Auteur : Cinéaste de Corée du Sud, Hong Sang-soo, 55 ans, a réalisé pas moins de 19 films de 1996 à 2015, soit presque un film par an. Ce réalisateur prolixe a fait des études aux Etats-Unis et en France. Il est un habitué des prix, que ce soit à Cannes où il obtient le Prix Un certain Regard pour HA HA HA en 2010, ou à Locarno où il obtient le Prix de la mise en scène en 2013 pour Sunhi, et le Léopard d’or en 2015 pour Un jour avec, un jour sans. Il n’a pas moins de 70 nominations dans les festivals européens. Ses thèmes de prédilection sont les relations de couple conflictuelles, le malaise existentiel des jeunes Coréens, l’alcool, le sexe, le plus souvent incarnés dans des réalisateurs et leurs diverses rencontres avec des jeunes.
Résumé : Ham Cheon-soo, réalisateur, doit présenter son dernier film dans la ville de Suwon, où il arrive un jour plus tôt. Il rencontre dans un temple une jeune artiste avec laquelle il passera une partie de la journée et de la soirée. Le film est répété une deuxième fois avec quelques variantes qui donnent à l’histoire une tonalité différente du premier récit.

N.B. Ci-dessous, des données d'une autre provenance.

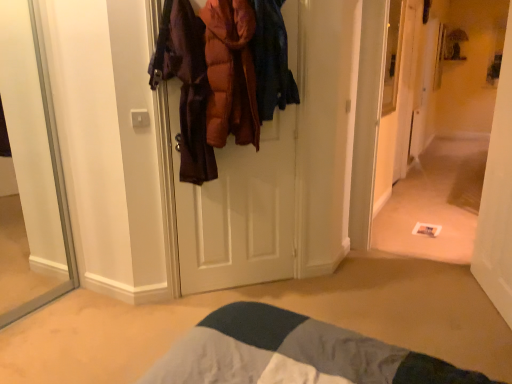 Question: Is white carpet at center at the back of white glossy door at center?

Choices:
 (A) no
 (B) yes

Answer: (A)

Question: Is white carpet at center surrounded by white glossy door at center?

Choices:
 (A) yes
 (B) no

Answer: (B)

Question: From the image's perspective, does white glossy door at center appear lower than white carpet at center?

Choices:
 (A) no
 (B) yes

Answer: (B)

Question: Does white glossy door at center have a greater height compared to white carpet at center?

Choices:
 (A) yes
 (B) no

Answer: (B)

Question: Is white glossy door at center to the right of white carpet at center from the viewer's perspective?

Choices:
 (A) yes
 (B) no

Answer: (A)

Question: Considering the relative sizes of white glossy door at center and white carpet at center in the image provided, is white glossy door at center wider than white carpet at center?

Choices:
 (A) no
 (B) yes

Answer: (B)

Question: Is orange puffy jacket at center looking in the opposite direction of white carpet at center?

Choices:
 (A) no
 (B) yes

Answer: (A)

Question: Can you confirm if orange puffy jacket at center is thinner than white carpet at center?

Choices:
 (A) no
 (B) yes

Answer: (A)

Question: From a real-world perspective, is orange puffy jacket at center beneath white carpet at center?

Choices:
 (A) no
 (B) yes

Answer: (A)

Question: Is orange puffy jacket at center at the left side of white carpet at center?

Choices:
 (A) no
 (B) yes

Answer: (B)

Question: From the image's perspective, does orange puffy jacket at center appear higher than white carpet at center?

Choices:
 (A) no
 (B) yes

Answer: (B)

Question: From the image's perspective, is orange puffy jacket at center beneath white carpet at center?

Choices:
 (A) yes
 (B) no

Answer: (B)

Question: From the image's perspective, is white carpet at center above white glossy door at center?

Choices:
 (A) yes
 (B) no

Answer: (A) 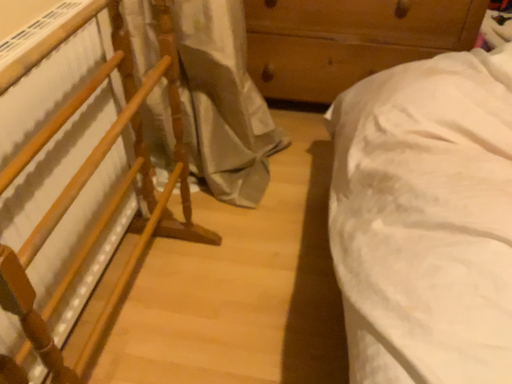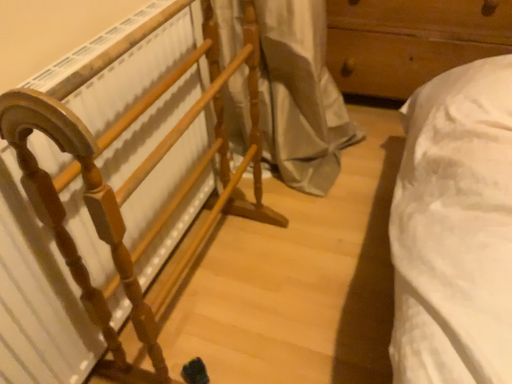 Question: How did the camera likely rotate when shooting the video?

Choices:
 (A) rotated left
 (B) rotated right

Answer: (A)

Analyse : Quel enchantement que ce dernier film de Hong Sang-soo ! Certes les détracteurs du cinéaste diront qu’il fait toujours le même film. On y retrouve en effet ses thèmes favoris : un réalisateur qui rencontre des jeunes, englué dans ses affaires sentimentales, où les protagonistes boivent beaucoup de soju, les mêmes cafés, les mêmes scènes de soûlographie. Et un même thème qu’il chérit également, la naissance de l’amour. Et pourtant non. Car le réalisateur creuse son sillon à l’infini tout en finesse et de manière de plus en plus épurée avec un minimalisme qui n’est pas sans rappeler Éric Rohmer. A partir de trois fois rien le cinéaste nous offre une véritable pépite qui se conjugue comme un charmant marivaudage, les jeux de l’amour et du hasard. Le jeu du hasard se manifeste de manière originale : deux films à peu près identiques mais dont l’un semble être le brouillon de l’autre. Le titre anglais est à cet égard beaucoup plus significatif : Right Now Wrong Then. C’est donc plus juste maintenant qu’avant. Parce que le film ré-embobiné présente de petites différences avec le premier qui bouleversent toute l’histoire et lui donne une autre fin, plus humaine, plus vraie, plus plaisante, plus nostalgique. N’avons-nous pas tous imaginé qu’un jour, si un petit détail s’était présenté différemment « la face du monde » en aurait été changée. Ce changement se manifeste dans trois scènes essentiellement : la première est celle de la visite de Cheon-soo dans l’atelier de Heejeong. Le changement de la couleur de la palette qui passe du rose au vert fait écho au changement de ton de leur conversation où Cheon-soo passe d’un discours flatteur et encourageant à une critique sévère qui irrite la jeune peintre. La seconde est celle de leur conversation dans le café où Cheon-soo est plus émouvant, plus sincère (in soju veritas !) et le déroulé de la soirée chez les amis de Heejeong, épisode burlesque, où il montre toutes ses faiblesses. La troisième est la projection du film le lendemain d’où Cheon-soo sort rasséréné acceptant davantage sa célébrité avec modestie, ce qui était incompatible avec le personnage un peu arrogant et désabusé qu’il était dans le premier film. Certes la fin demeure la même : un double échec. Toutefois la seconde est dénuée de l’amertume de la frustration, mais prend un tour de douceur et de tendresse, nimbées dans la pureté de la neige qui tombe.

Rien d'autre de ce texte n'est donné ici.